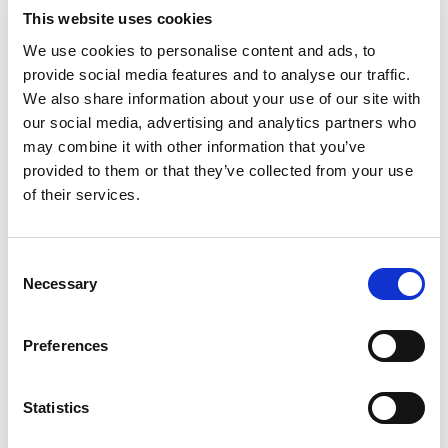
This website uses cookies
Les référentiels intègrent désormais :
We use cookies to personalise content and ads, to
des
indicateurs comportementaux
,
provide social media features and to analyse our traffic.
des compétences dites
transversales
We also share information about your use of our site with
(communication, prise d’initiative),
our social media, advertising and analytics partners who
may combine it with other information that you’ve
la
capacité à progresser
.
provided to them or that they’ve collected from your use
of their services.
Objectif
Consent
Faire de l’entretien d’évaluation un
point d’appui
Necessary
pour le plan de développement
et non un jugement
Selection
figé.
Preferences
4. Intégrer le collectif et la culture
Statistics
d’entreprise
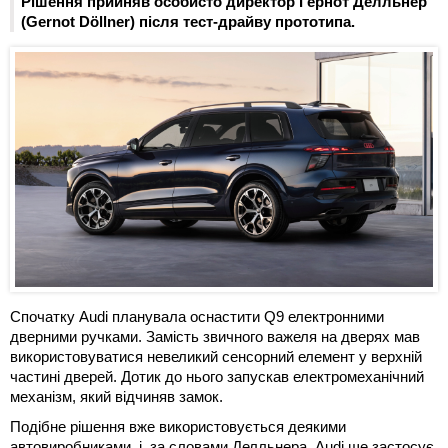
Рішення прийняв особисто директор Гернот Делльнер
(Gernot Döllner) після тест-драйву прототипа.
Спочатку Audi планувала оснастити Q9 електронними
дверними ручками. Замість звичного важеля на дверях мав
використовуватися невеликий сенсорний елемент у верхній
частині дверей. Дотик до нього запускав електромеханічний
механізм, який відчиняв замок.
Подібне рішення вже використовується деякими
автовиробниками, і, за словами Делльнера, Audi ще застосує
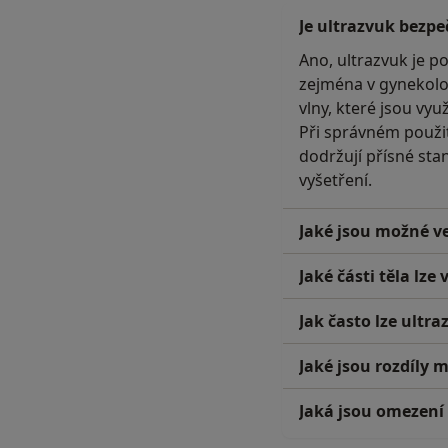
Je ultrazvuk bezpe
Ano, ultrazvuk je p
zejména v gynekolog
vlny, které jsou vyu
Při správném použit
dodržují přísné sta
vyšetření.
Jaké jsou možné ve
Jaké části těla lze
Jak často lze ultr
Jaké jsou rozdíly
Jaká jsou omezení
---
Above are records; write out the lines from the one with "використовуватися невеликий сенсорний" down to the one with "Je ultrazvuk bezpe", exactly, leaving the pictures out.

- _Task response_
використовуватися невеликий сенсорний елемент у верхній
частині дверей. Дотик до нього запускав електромеханічний
механізм, який відчиняв замок.
Подібне рішення вже використовується деякими
автовиробниками, і, за словами Делльнера, Audi ще застосує
Je ultrazvuk bezpe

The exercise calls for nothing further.